=== ENTRIES SHOWN ===

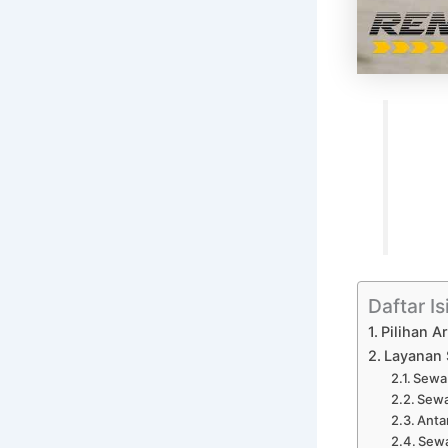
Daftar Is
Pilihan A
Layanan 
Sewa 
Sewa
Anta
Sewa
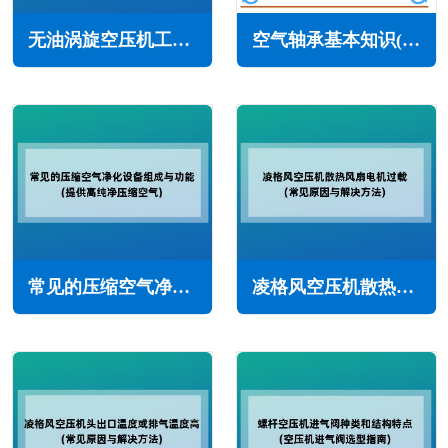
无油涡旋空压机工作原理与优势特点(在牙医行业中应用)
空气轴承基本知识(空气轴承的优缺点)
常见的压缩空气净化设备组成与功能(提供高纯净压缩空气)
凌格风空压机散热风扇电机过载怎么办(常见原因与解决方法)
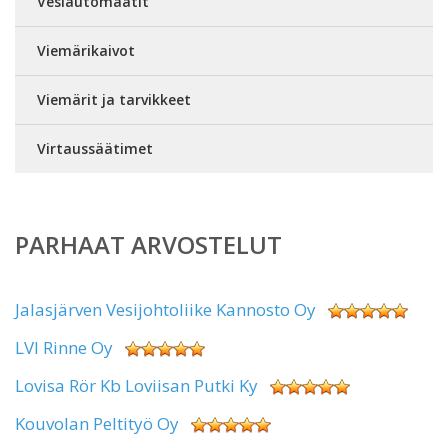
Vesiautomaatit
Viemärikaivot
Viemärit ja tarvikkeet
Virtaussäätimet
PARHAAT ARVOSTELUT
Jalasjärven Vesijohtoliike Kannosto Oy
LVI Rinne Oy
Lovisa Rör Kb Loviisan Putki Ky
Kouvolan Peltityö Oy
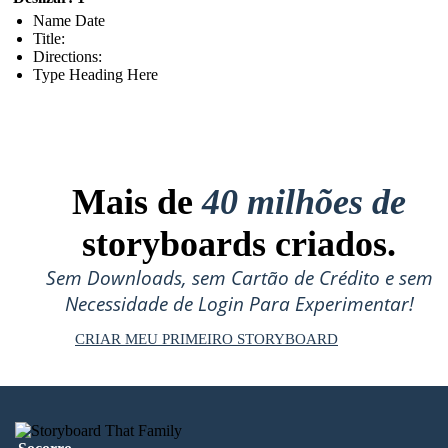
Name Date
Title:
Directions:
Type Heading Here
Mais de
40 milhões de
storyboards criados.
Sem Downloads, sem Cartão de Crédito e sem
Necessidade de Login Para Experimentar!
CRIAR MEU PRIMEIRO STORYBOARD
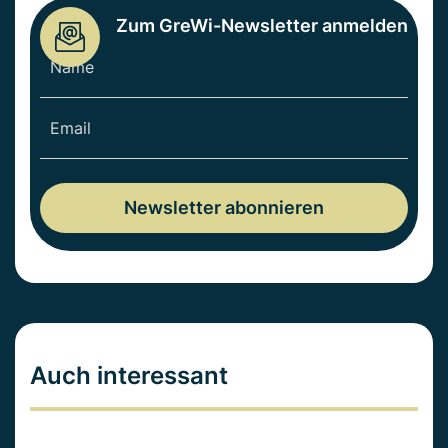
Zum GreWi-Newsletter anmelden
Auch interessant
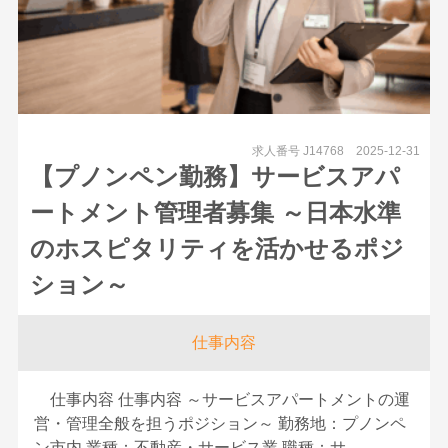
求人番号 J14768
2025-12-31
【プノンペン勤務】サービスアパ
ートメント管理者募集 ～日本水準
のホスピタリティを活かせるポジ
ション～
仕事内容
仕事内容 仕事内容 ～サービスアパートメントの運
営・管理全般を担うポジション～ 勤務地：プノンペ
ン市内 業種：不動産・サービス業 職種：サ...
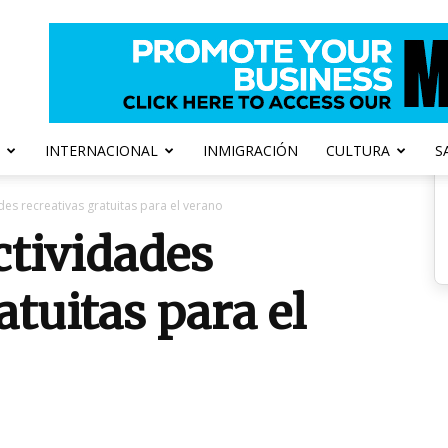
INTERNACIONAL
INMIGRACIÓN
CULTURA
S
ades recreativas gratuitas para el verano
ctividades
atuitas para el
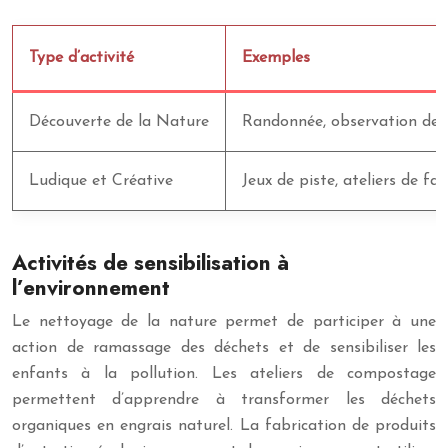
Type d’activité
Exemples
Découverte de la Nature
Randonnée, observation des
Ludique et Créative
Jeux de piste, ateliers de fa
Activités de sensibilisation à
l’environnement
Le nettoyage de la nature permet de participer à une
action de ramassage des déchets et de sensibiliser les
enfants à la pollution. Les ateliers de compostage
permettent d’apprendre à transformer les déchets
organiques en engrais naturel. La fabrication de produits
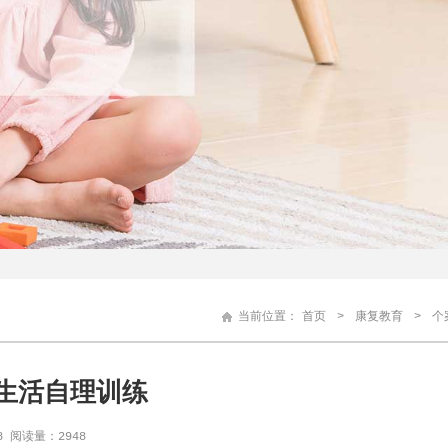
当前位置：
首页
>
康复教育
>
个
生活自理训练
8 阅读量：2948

===
=== ENTRIES SHOWN ===

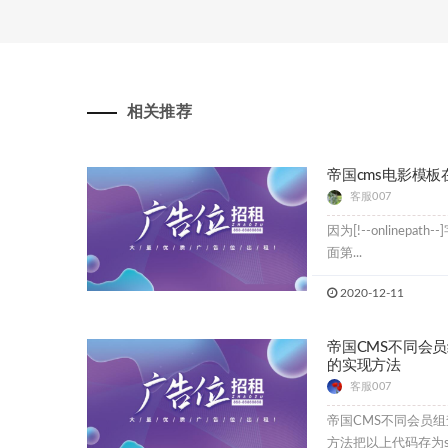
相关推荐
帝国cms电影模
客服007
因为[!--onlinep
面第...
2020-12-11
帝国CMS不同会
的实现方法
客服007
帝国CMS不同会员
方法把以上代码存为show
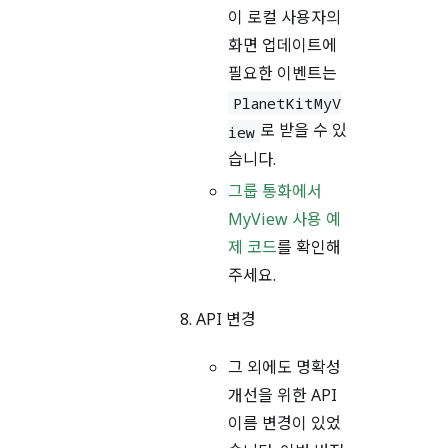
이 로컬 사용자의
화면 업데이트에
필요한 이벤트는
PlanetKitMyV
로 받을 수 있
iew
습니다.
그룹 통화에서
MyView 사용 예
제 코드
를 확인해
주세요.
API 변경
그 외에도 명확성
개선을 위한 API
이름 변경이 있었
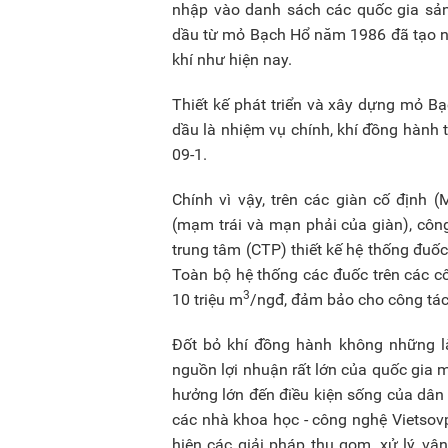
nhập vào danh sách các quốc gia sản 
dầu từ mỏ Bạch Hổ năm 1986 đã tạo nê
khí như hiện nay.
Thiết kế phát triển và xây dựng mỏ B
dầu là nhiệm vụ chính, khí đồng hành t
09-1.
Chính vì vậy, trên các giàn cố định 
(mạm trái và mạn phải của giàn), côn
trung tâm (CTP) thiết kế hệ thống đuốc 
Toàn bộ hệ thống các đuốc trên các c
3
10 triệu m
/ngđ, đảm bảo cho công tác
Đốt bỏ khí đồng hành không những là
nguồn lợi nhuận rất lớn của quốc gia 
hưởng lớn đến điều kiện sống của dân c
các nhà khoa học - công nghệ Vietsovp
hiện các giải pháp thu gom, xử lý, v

===

WORK TO BE COMPLETED: All lines holding the word "giàn" must be copied from the data.

SOLUTION FOR THIS TASK:
Chính vì vậy, trên các giàn cố định 
(mạm trái và mạn phải của giàn), côn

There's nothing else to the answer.